Она отворачивается от стены и стоит, несколько секунд неотрывно глядя на меня.

— Так где ты собираешься работать? — наконец спрашивает она, осматриваясь.

Я бросаю взгляд на кровать и улыбаюсь.

По телу Фрэнни пробегает дрожь, хотя здесь совсем не холодно, и она делает большой глоток пива. Открывает сумку, достает тетрадь для сочинений и садится на ковер рядом с кроватью, делая еще глоток.

Я подхожу к стерео, врубаю «Linkin Park» и добавляю громкости, пока музыка не начинает вибрировать в моих костях.

— А где твой телик? — спрашивает она.

Я сажусь на ковер рядом с ней.

— У меня его нет.

— А как же ты в таком случае смотришь канал «История»?

Мне действительно стоит быть поосторожнее.

— У меня он был. Но сломался.

— А, — протягивает она, доставая из сумки «Гроздья гнева». — И как, на твой взгляд, следует поступить Тому?

— Отправиться прямо в тюрьму. — А затем сразу же в ад. — Не проходить «Старт». Не получить двести долларов.[26]

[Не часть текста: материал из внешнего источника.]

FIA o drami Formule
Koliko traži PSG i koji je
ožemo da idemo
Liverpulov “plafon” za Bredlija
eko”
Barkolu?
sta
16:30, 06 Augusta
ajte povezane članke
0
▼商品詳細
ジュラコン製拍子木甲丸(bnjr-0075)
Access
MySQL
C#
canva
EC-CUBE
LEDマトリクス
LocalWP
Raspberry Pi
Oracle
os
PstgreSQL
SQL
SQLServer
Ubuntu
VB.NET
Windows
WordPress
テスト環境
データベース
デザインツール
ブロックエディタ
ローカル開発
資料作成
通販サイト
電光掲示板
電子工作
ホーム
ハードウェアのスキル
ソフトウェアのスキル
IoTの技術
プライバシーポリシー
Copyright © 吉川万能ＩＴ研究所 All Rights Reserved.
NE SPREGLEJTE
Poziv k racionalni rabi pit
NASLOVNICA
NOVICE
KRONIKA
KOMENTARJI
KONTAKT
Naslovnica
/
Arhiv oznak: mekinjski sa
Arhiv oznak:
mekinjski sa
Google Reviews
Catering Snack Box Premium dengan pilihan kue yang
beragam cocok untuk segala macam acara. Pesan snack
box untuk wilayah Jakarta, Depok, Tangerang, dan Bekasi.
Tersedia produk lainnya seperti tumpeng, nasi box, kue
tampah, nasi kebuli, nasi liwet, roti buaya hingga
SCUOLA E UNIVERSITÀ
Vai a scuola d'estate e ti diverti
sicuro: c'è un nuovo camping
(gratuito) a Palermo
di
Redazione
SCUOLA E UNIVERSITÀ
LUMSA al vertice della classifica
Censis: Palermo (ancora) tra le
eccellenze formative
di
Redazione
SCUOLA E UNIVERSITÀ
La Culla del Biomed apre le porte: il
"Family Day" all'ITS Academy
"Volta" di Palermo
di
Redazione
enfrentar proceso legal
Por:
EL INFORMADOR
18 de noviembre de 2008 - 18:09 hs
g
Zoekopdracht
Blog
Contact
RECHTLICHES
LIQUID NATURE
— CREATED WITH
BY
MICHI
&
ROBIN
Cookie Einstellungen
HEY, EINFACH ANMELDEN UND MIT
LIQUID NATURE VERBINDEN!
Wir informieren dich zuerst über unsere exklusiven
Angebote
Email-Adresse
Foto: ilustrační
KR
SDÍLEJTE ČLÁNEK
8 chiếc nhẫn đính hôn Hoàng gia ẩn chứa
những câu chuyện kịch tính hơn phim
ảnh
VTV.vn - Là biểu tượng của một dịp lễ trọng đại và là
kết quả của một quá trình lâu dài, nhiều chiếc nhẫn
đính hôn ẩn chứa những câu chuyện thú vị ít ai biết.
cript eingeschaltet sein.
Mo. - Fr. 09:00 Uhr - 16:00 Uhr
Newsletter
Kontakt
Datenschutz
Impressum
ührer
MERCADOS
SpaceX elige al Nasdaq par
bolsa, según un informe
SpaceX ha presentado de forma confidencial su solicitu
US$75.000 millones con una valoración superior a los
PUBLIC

Она нервно потягивает пиво. Я поднимаюсь и иду к холодильнику, возвращаясь еще с двумя бутылками. Когда я открываю крышку и передаю ей бутылку, то «случайно» касаюсь пальцами внутренней стороны ее запястья. Глаза Фрэнни на секунду расширяются, а дыхание замирает. Реакция на жаркое прикосновение? Или здесь что-то большее? Имбирь… мм.

вернуться

22

Доре Поль Гюстав (1832–1883) — французский гравер, иллюстратор и живописец.

вернуться

23

«Ад» — первая часть «Божественной комедии».

вернуться

24

Блейк Уильям (1757–1827) — английский живописец, гравер, поэт. «Искушение Евы» (1808) — одна из иллюстраций к поэме Джона Мильтона «Потерянный рай».

вернуться

25

«Чистилище» — вторая часть «Божественной комедии».

вернуться

26

Ссылка на игру «Монополия». Если игрок отправляется на клетку «Тюрьма», то не пересекает клетку «Старт» и не получает 200 долларов, положенных ему за каждый полный круг.